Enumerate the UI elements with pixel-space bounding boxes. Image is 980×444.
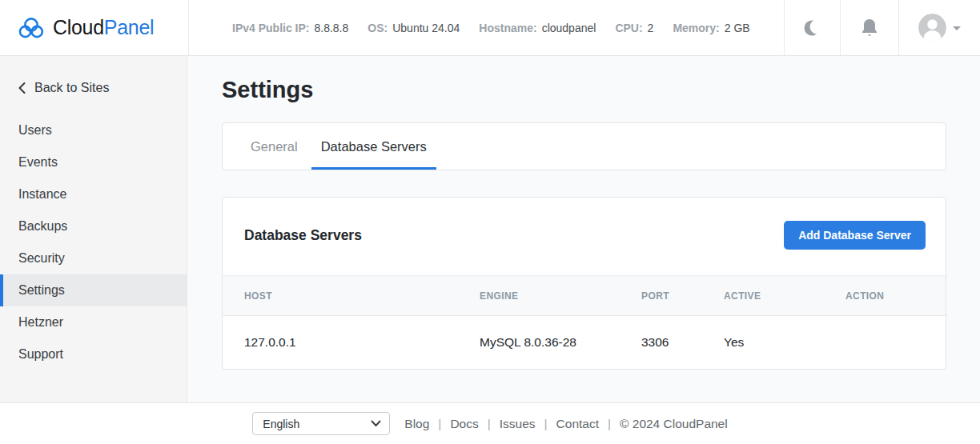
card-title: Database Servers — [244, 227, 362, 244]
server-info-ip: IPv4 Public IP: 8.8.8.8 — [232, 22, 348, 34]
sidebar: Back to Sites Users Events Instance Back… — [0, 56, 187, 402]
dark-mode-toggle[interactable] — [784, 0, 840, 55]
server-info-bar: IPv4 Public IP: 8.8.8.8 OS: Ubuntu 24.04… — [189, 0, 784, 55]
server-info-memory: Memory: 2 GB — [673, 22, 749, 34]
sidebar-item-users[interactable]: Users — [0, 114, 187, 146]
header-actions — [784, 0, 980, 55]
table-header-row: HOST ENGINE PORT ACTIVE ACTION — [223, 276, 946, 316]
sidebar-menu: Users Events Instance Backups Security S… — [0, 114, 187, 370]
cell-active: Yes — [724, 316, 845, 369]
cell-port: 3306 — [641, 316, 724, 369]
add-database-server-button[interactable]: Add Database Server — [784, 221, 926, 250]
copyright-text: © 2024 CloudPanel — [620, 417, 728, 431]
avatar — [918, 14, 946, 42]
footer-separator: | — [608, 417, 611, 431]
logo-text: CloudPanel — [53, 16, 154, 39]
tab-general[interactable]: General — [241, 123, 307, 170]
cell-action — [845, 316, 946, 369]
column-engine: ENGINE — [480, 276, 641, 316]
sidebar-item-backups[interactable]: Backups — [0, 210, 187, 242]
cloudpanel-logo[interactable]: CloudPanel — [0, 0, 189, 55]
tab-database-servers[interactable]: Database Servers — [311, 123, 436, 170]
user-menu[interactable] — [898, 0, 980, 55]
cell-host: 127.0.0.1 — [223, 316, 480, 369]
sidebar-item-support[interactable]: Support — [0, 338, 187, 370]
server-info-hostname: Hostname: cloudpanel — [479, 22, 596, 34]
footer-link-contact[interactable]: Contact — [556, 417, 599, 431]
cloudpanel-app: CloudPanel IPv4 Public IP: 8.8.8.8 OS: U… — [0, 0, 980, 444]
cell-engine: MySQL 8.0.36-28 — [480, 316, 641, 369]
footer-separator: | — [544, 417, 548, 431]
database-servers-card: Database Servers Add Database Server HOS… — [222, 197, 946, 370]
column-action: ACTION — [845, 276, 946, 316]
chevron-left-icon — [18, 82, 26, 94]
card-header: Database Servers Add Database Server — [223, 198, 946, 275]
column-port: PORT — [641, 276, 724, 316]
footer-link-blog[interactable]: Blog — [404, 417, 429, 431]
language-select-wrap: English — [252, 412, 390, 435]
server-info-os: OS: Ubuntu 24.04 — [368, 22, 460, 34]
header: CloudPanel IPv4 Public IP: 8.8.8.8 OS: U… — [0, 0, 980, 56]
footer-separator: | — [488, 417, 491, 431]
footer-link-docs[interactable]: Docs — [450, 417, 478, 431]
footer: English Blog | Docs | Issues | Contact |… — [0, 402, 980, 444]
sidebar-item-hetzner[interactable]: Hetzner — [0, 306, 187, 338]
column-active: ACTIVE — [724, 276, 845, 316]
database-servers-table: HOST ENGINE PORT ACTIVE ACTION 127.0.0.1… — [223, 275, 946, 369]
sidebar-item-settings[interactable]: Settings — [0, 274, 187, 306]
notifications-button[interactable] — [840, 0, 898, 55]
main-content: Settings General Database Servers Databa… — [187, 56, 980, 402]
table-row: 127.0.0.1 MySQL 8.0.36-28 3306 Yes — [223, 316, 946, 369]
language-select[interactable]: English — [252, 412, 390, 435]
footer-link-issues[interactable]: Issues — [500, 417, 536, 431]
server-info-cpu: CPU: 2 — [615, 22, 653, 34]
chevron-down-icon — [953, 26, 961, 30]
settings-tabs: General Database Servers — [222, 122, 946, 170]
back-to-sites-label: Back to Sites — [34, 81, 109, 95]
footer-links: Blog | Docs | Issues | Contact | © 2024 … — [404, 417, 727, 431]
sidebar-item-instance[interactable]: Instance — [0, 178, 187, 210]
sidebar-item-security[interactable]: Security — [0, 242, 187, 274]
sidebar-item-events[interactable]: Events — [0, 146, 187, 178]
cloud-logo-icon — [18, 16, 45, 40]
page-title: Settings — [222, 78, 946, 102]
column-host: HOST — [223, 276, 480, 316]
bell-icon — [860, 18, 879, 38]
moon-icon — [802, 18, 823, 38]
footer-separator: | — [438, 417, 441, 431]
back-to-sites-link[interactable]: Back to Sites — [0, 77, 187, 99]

========================

**What this task involves**
Given the word "Instance", show every line of the records that contains it.

**Task output**
sidebar: Back to Sites Users Events Instance Back… — [0, 56, 187, 402]
sidebar-menu: Users Events Instance Backups Security S… — [0, 114, 187, 370]
sidebar-item-instance[interactable]: Instance — [0, 178, 187, 210]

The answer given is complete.